Le Monde | • Mis à jour le | Par

L'entrée principale de l'Hypercacher de Saint-Mandé.

C’est une banale chambre froide située au sous-sol de l’Hyper Cacher de la porte de Vincennes, dans le 20arrondissement de Paris, à la lisière de Saint-Mandé (Val-de-Marne). Située au fond de la réserve encombrée de palettes de manutention du petit magasin d’alimentation casher, elle était le domaine réservé d’une poignée d’employés. L’après-midi du vendredi 9 janvier 2015, peu avant le début du shabbat, ce réduit aveugle de deux mètres sur deux s’est mué en sanctuaire, quatre heures durant.

Sept personnes – dont une mère et son bébé de 10 mois – s’y sont enfermées à clé quand Amedy Coulibaly a surgi aux alentours de 13 heures. Le djihadiste abat froidement trois clients, François-Michel Saada, 63  ans, Philippe Braham, 45  ans, et Yoav Hattab, 21  ans, et un employé, Yohan Cohen, 20  ans. Après avoir retenu en otage tout l’après-midi le reste du personnel et de la clientèle, le terroriste succombe sous les tirs de la BRI et du RAID.

La porte de la chambre froide dans laquelle se sont réfugiés une partie des otages de l'Hypercacher.

Dévasté par l’assaut, l’Hyper Cacher a repris son activité commerciale le 15 mars 2015, après deux mois de travaux. A temps pour Pessah, la pâque juive, et sous bonne garde. Un périmètre de sécurité – matérialisé par une centaine de mètres de barrières et renforcé par la présence de quatre militaires en armes – interdit, désormais, l’accès au parking d’une vingtaine de places. Les brassées de fleurs déposées tout du long ont flétri avant de disparaître. Restent quelques photos figurant les victimes de ce funeste 9 janvier, mais aussi celles de l’attentat du Musée juif de Belgique, à Bruxelles, le 24 mai 2014, ou encore d’Ilan Halimi, tué en 2006 par Youssouf Fofana – le chef du «  gang des barbares  » –, parce que «  juif donc riche  ».

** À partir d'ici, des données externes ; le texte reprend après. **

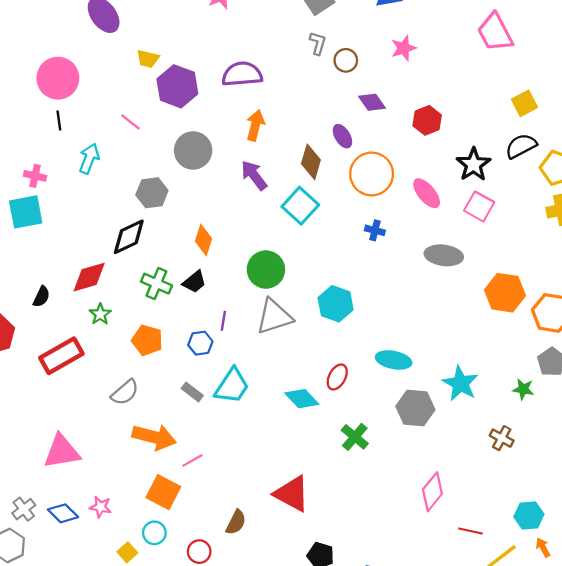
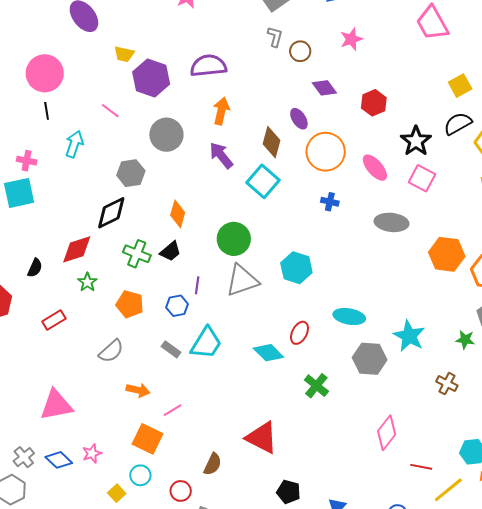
red rectangle: (61, 356) -> (54, 320), size x0.6
orange arrow: (154, 437) -> (138, 390), size x0.6
pink star: (101, 507) -> (92, 453), turned -30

L’équipe intégralement renouvelée de l’Hyper Cacher s’est retroussé les manches. «  Trois caissières, trois manutentionnaires, mon adjoint et moi  », énumère Marc Boutboul, 48  ans, le nouveau responsable du magasin, «  motivé par le challenge  ». «  Le chiffre d’affaires avait chuté de 10 %, et il a fallu redonner confiance à la clientèle, mais, en novembre 2015, on a fait mieux qu’en novembre 2014.  »

«  C’est pas un musée, ici  »

Dans les rayons, M. Boutboul rassure parfois quelques clients angoissés, mais le lieu suscite plus souvent une «  curiosité  » à laquelle il doit «  mettre le holà  ». Comme la fois où il a « attrapé  » un jeune touriste israélien faisant un selfie devant la chambre froide. Comme bien d’autres visiteurs, le garçon avait prétexté une envie pressante pour descendre aux toilettes. «  C’est quand même pas un musée, ici  », peste M. Boutboul. Des chaînes de télévision du monde entier défilent pourtant pour filmer la fameuse chambre froide, symbole de résistance, de liberté, de survie.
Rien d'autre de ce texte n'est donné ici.